District 208’s former school board president, James Marciniak, lambasted the current school board during the public comment portion of the board’s regular meeting on Sept. 13.

Marciniak harshly criticized the board for approving a budget with an operating deficit of more than $900,000, for charging fees to parents and for short-changing fine arts and academic activities in favor of athletics.

“I think the expectation from the community, by the 80/20 referendum loss, was balance your budget, restore your district to financial health,” Marciniak told the board. “That’s the smell of reserve money burning. That was supposed to stop. I thought that was going to stop when we got this new era of fiscal responsibility on this board.”

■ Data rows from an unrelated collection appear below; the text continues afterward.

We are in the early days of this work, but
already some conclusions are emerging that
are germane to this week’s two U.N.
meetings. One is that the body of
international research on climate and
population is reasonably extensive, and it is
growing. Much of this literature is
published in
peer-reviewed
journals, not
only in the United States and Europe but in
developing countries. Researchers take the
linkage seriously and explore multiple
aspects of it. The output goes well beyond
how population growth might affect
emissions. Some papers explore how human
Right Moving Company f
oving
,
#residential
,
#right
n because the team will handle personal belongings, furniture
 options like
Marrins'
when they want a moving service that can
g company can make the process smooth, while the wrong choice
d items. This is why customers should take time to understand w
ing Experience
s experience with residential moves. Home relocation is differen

Marciniak said that recent fee increases are just another form of taxation.

“You’re taxing the families who just happen to have kids the right age to be attending this high school,” Marciniak said

He complained that academic clubs and fine arts activities were cut while water polo was saved.

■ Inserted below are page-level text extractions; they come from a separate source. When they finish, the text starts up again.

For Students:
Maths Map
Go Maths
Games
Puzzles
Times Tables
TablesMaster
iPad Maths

Marciniak, who left the school board in May after deciding not to run for re-election after serving one term, also blasted the decision to give raises to administrators and suggested that the outgoing school board had left a plan to balance the budget.

“Administrative raises after all of that, after all we’ve done to keep dollars in the classroom,” Marciniak said. “Dollars for administrators. Frankly I’m stunned. There was a plan, I don’t understand what happened here, but you failed to execute. I hope to see some improvement.”

After the meeting District 208 school board president Matt Sinde responded to Marciniak’s comments.

“Mr. Marciniak was part of the group that developed that budget which stated that we had to have a 20 percent fund balance,” Sinde said. “This budget has a 23.5-percent fund balance, so I think we’re a little bit ahead of the game, more than the budget of Mr. Marciniak’s board.”

After the meeting Marciniak’s expanded on his comments insisting that the board could have balanced the budget had they followed a plan left for them by the outgoing board. He also blamed Jerry Buttimer and Chris Robling, two former allies of Marciniak who supported five of the current seven board members in their school board campaigns, for what Marciniak said was the board’s shortcomings.  

“You’re going to have to ask Buttimer and Robling why their hand-picked board failed to pass Budget 101 when they had a crib sheet that told them exactly how to do this,” Marciniak told the Landmark. “They need to own this. This budget was supposed to be balanced, and it’s far from balanced.”

When informed of Marciniak’s comments, Robling fired back, blaming RBHS’ financial troubles on the teachers’ contract Marciniak and then-school board President Larry Herbst helped negotiate in 2008.

“The board is hand-picked by the voters,” Robling said. “It will take years for us to recover from the budget-busting choices of the Herbst-Marciniak era.”

Marciniak’s claim that the outgoing board had a plan to balance the budget does not appear to be supported by any publicly available documents.

In 2010 the school board and the District 208 administration put together a plan of budget cuts to make if the April referendum failed, which it did. According to those financial projections distributed by the administration last year, even when all the planned cuts were implemented and fees increased, the operating budget deficit was still projected to be $884,867 only $35,000 less than the deficit forecast in the budget that the school board unanimously passed at last week’s meeting.

The current school board did restore boys and girls water polo, which was scheduled to be eliminated at a cost of around $21,000, saved the Ecology Club and tweaked the pay-to-participate athletic fee but otherwise pretty closely matched the planned cuts.

Board member Dan Moon rejected Marciniak’s claim that the current board veered far off the plan.

“I guess I was a little shocked to hear what Jim said, because we weren’t off script at all,” Moon said. “He shouldn’t have been shocked by anything. We have a bunch of fiscal hawks there who are even more severe than I am. They voted for this budget.”

Ironically, Marciniak ran for the school board on a team with Robling in 2007. Marciniak was elected, but Robling was not. In 2009, Marciniak wrote a letter to the Landmark endorsing Moon, Sinde and Mike Welch. When all three won, he even went to a victory party on election night at Buttimer’s home.

But after Marciniak was elected board president by the votes of Moon, Sinde and Welch in 2009, relations gradually became strained.

Marciniak clearly doesn’t think much of the current board, and he seems to be relishing the opportunity to dish out criticism rather than take it as he had done when he was board president.

“We were supposed to be seeing this all-star team of financial tigers, and they still wind up losing a million bucks before they’re even out of the gate,” Marciniak said. “I’m not impressed with anything I saw in there.”